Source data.

+---+

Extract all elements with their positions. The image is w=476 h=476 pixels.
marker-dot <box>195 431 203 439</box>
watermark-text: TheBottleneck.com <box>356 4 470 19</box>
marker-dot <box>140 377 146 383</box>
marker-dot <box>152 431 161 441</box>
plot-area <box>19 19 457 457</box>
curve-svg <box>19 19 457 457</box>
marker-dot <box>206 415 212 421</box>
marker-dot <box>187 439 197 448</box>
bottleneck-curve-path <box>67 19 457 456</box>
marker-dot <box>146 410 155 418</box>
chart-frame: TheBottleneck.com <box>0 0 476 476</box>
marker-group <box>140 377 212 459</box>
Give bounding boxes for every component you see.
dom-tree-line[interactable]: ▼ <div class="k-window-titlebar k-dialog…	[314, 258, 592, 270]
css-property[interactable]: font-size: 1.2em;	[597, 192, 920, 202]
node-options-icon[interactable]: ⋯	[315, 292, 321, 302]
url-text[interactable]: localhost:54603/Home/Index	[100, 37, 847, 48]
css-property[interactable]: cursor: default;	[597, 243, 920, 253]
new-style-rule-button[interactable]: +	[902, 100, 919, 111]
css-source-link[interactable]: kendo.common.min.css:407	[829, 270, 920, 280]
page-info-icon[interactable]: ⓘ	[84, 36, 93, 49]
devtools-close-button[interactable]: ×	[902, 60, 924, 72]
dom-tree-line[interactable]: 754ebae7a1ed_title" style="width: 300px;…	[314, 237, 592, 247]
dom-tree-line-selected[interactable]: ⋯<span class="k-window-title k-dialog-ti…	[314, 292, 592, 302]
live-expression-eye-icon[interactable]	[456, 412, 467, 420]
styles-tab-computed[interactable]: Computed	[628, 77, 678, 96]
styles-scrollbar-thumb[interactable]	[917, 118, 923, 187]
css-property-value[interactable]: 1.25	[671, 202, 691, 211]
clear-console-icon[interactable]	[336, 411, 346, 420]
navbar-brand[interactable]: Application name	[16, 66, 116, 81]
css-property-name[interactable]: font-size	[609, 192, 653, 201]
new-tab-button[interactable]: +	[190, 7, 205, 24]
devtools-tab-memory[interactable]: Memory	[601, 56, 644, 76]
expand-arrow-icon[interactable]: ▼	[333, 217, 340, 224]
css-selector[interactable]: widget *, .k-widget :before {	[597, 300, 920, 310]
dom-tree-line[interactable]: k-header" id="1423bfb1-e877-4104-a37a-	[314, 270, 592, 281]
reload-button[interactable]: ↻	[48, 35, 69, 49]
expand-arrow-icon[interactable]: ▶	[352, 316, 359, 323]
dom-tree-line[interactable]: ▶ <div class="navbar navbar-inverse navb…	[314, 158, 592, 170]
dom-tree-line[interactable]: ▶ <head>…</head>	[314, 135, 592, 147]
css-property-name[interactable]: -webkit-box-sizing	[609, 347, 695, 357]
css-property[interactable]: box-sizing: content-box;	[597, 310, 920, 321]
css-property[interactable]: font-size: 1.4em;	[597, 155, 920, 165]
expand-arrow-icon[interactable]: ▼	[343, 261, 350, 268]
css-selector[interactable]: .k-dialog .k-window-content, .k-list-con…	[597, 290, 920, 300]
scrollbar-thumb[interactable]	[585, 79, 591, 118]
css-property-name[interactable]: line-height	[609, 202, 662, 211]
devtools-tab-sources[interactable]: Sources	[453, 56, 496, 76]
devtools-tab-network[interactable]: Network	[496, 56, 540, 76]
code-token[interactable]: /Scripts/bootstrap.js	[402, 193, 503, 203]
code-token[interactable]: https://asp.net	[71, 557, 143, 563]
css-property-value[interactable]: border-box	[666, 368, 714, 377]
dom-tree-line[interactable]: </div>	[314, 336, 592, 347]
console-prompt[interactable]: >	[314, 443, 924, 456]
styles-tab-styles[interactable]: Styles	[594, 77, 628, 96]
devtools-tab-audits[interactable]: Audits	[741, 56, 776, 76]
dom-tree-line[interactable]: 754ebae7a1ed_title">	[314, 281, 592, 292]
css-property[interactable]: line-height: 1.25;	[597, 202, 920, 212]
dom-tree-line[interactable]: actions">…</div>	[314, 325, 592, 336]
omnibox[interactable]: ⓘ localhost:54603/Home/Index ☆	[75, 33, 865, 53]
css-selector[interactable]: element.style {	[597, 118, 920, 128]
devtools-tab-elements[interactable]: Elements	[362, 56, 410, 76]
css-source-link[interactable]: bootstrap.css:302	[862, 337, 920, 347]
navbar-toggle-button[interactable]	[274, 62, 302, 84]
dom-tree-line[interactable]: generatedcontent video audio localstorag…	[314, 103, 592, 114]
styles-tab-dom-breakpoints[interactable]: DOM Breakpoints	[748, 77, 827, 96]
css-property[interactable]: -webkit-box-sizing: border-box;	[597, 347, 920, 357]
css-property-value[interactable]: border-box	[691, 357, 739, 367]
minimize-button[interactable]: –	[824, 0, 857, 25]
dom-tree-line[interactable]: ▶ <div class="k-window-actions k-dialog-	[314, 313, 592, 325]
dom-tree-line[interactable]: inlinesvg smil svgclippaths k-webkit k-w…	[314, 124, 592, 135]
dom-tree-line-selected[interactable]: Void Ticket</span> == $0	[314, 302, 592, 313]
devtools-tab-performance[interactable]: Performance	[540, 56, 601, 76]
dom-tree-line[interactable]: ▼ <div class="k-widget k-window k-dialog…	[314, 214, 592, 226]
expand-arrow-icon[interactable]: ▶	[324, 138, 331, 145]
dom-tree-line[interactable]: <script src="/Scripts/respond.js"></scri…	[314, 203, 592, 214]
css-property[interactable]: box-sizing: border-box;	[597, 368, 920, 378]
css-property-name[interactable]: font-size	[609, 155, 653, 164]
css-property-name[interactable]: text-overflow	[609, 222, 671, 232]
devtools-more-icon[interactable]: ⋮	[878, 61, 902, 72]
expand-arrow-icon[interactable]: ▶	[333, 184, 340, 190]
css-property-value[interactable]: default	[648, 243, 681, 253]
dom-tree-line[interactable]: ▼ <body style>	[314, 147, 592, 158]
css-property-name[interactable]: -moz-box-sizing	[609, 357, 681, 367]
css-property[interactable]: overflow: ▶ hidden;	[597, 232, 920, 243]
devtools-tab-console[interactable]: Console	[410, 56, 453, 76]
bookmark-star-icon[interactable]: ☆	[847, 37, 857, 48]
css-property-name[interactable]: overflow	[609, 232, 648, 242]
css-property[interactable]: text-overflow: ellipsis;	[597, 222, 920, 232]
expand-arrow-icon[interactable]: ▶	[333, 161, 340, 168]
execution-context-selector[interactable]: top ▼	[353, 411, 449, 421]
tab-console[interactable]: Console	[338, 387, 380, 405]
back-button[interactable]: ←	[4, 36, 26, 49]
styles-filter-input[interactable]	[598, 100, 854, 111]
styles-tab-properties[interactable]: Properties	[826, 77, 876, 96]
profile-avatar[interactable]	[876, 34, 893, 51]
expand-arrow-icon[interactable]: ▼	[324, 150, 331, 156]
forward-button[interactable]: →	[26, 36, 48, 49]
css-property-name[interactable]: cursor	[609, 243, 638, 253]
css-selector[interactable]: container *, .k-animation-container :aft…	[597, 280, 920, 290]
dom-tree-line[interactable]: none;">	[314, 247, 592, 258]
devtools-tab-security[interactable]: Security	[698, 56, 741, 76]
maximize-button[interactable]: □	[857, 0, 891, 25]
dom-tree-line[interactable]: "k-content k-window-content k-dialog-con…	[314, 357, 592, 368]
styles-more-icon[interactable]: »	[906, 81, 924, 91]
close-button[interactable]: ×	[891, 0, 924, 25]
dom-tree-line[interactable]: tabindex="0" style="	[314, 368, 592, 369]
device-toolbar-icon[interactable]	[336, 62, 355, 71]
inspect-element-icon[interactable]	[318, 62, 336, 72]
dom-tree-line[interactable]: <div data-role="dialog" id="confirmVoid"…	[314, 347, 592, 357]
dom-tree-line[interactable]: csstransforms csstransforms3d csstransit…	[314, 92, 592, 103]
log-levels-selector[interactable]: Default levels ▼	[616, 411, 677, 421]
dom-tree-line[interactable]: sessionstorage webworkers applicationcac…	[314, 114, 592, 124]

+---+

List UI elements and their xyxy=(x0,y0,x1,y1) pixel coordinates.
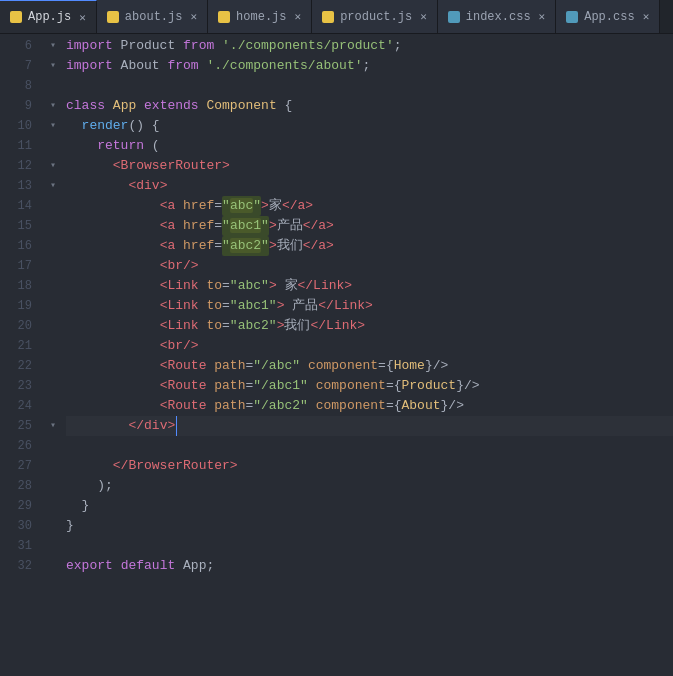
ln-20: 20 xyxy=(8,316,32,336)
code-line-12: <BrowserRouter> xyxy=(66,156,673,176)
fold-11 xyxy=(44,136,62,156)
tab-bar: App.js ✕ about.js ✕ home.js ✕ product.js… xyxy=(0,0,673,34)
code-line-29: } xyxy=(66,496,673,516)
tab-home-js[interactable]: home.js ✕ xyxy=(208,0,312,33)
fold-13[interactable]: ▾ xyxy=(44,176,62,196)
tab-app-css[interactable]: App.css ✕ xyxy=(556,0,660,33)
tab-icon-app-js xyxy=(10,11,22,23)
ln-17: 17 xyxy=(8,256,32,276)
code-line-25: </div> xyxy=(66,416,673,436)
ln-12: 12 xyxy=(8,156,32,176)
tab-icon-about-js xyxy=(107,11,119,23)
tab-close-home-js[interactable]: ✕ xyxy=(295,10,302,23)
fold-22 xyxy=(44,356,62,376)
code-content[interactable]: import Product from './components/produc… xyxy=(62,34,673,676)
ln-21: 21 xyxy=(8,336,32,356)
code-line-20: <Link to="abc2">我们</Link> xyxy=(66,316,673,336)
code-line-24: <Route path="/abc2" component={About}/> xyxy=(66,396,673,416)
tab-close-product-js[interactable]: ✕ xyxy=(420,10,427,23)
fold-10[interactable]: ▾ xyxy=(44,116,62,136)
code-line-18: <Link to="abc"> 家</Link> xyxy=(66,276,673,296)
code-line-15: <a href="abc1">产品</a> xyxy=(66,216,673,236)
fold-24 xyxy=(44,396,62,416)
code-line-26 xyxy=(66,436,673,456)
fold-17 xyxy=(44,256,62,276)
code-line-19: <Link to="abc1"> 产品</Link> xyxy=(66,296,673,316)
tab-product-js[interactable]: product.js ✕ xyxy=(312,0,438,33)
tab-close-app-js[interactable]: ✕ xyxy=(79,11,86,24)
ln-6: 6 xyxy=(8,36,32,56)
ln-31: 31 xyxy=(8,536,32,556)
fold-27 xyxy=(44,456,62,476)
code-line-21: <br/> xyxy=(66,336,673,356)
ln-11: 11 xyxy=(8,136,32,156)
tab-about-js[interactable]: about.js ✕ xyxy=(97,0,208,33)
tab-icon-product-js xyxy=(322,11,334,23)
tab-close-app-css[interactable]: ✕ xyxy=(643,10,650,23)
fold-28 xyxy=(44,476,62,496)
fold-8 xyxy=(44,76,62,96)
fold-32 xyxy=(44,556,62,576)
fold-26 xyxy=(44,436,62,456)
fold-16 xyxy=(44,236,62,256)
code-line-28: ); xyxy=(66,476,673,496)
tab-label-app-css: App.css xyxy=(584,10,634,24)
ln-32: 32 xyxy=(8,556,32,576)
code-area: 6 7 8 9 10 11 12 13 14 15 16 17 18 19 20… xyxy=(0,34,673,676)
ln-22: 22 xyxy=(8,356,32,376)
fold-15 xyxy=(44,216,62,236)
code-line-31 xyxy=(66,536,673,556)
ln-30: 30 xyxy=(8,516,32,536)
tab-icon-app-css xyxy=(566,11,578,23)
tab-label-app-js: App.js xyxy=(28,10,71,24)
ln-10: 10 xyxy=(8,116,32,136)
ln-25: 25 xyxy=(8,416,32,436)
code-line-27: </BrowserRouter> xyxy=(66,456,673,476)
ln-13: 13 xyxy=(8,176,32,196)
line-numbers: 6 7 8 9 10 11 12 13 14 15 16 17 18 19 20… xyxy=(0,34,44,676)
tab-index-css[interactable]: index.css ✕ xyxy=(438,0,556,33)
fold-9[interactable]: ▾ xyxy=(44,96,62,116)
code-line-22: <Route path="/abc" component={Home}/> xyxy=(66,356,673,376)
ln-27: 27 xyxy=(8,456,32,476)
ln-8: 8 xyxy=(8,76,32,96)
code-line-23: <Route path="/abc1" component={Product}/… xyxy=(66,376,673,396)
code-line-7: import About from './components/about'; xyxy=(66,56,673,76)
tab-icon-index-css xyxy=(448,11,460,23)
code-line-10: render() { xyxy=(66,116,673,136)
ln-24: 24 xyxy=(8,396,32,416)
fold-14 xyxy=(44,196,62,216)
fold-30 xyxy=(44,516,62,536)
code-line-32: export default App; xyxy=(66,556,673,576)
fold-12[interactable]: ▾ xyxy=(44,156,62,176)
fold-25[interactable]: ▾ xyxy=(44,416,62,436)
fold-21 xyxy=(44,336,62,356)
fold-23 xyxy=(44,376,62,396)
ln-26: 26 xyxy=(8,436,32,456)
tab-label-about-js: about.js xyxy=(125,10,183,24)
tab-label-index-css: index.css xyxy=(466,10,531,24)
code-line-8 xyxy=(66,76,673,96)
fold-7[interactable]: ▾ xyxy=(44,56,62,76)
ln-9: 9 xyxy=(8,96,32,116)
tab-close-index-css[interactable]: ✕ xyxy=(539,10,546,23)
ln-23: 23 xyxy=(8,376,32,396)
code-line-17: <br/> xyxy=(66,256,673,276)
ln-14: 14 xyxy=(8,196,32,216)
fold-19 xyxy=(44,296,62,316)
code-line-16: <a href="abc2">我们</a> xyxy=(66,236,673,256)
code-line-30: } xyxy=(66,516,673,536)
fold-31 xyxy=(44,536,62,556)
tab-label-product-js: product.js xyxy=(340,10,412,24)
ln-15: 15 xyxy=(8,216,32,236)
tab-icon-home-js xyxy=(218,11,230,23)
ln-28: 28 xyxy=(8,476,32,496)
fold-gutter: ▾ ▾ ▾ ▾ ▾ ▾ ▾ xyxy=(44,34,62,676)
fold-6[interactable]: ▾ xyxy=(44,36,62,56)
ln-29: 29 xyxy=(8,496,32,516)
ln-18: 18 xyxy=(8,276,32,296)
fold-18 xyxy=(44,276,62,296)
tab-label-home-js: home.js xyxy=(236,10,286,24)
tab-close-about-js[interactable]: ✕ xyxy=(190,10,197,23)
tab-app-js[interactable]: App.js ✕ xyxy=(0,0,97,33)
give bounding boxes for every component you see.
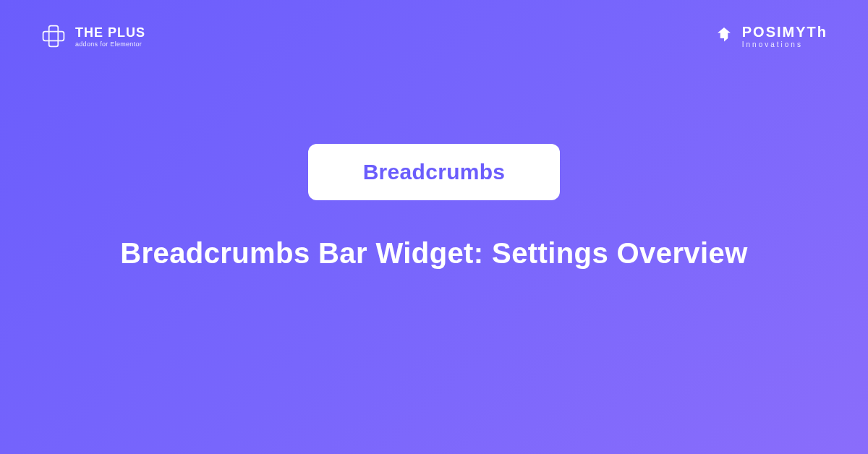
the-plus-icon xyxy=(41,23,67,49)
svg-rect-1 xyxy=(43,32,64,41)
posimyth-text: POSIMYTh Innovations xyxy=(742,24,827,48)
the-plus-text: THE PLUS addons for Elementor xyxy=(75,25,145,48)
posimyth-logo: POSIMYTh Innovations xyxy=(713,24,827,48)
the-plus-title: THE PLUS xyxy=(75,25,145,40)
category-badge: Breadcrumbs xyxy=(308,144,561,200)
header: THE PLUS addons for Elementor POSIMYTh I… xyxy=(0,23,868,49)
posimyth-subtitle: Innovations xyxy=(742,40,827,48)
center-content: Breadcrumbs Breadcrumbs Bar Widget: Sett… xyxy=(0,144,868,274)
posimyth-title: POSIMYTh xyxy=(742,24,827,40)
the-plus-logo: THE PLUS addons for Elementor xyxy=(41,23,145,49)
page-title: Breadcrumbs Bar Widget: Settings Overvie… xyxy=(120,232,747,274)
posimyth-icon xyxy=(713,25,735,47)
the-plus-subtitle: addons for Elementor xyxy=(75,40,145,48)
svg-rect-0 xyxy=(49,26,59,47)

+---+

Problem statement. The lines above that hold the word "boxes" are the ones to copy.

Expected answer.
Give bounding boxes for every component you see.
give bounding boxes for every component you see.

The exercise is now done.